Despite a rocky start, everything was going according to plan for Velma Saenz during her pregnancy. She had already heard her baby’s heartbeat and seen his sonogram. The excited family had even held a gender reveal. What wasn’t part of the plan? Going into labor at just 26 weeks.
The Zapata resident will never forget that eventful night in May 2018 when, as luck would have it, much of her support system, including the baby’s father, happened to be out of town. “Once I realized my water broke, I called my mom, who was on a trip out of state, to tell her. She felt helpless being so many hours away,” she says. “I had just seen my OB-GYN that day and everything looked fine so it was the last thing we were expecting.”
Miroslaba Perez had a similar experience the previous year. “I was admitted to Doctors Hospital when I was 25 weeks’ pregnant because my water broke,” Perez says.
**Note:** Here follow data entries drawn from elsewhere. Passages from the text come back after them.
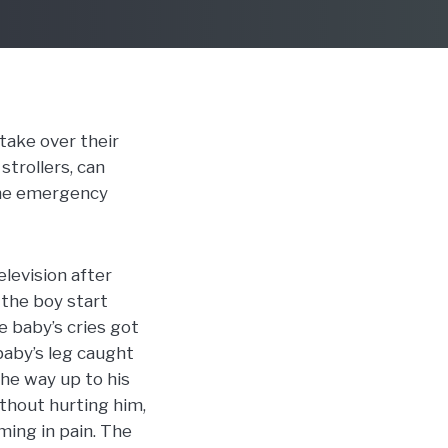
 take over their
strollers, can
 the emergency
levision after
 the boy start
e baby’s cries got
baby’s leg caught
the way up to his
ithout hurting him,
ming in pain. The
The mother of two teenage boys had previously given birth at full term so going into labor early was a shock. “It was a completely different and frightening experience,” she says.
Once each expectant mother was admitted, the goal was to slow or stop labor as long as possible. Perez was in the hospital for two weeks before giving birth to Ezekiel on July 9, 2017. The new arrival weighed less than 2 pounds. After a few days of bed rest, Saenz delivered Ethan Luke on May 8, 2018. He weighed just 1 pound, 9 ounces at birth.
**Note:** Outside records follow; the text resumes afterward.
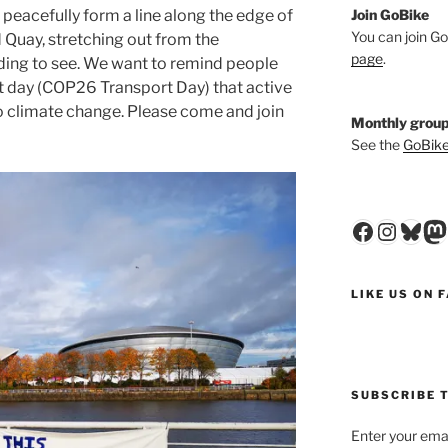
Join GoBike
 peacefully form a line along the edge of
You can join Go
Quay, stretching out from the
page
.
ding to see. We want to remind people
t day (COP26 Transport Day) that active
 to climate change. Please come and join
Monthly group
See the
GoBike
Faceboo
Insta
Blu
M
LIKE US ON 
SUBSCRIBE T
Enter your emai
The first hour of postnatal life for preterm infants like Ezekiel and Ethan (called Luke) is known as the “golden hour.” NICU Program Coordinator Lilly Limas-Macias, RN, BSN, explains that the goal is to provide every needed support within this all-important time frame. “Our NICU team is well-prepared for high-risk deliveries,” she says. “We do several interventions to better the outcomes for extremely-low-birth-weight babies. It takes a whole team effort to accomplish what we do.”
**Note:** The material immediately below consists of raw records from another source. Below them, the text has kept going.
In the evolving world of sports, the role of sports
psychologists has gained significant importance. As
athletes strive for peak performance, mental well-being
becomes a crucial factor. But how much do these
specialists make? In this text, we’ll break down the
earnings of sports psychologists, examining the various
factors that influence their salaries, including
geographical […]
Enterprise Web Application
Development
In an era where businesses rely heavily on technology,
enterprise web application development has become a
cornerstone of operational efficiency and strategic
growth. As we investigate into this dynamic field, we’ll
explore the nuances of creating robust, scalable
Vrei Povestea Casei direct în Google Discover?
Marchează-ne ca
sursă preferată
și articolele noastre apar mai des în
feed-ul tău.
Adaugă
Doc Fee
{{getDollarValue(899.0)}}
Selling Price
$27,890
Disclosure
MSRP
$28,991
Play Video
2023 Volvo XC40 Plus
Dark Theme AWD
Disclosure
Once babies are settled into the NICU, it presents a new set of challenges for the families. “I had never seen a baby so small,” Perez says. “It was a difficult experience for the whole family.” Saenz agrees. “I live more than an hour away and I had a daughter at home who was waiting for me,” she says. “Every day I would go to see Luke and stay from morning until evening. Then I would go home, sleep and get ready to do it all over again.”
What made it easier for both families? Open communications and absolute confidence in the care their babies were receiving. “Ezekiel received the best care possible from the start,” Perez says. “The nurses were exceptional—they were compassionate, loving and caring.” Saenz echoes that sentiment. “My experience was so good that I can’t even put it into words,” she says. “Everybody was just so wonderful, especially the NICU nurses. They were on a whole other level.”
Today both boys are thriving. “Ezekiel is a very healthy, happy and active little boy,” Perez says. “He loves to eat and he loves to spend time with his dad and brothers.” Saenz is equally proud of her now-2-year-old Luke. She’s especially excited about the progress he has made in therapy and is also impressed with her growing boy’s appetite. “He’s a big eater who will eat just about anything you give him,” she says with a smile. “He’s really doing awesome.”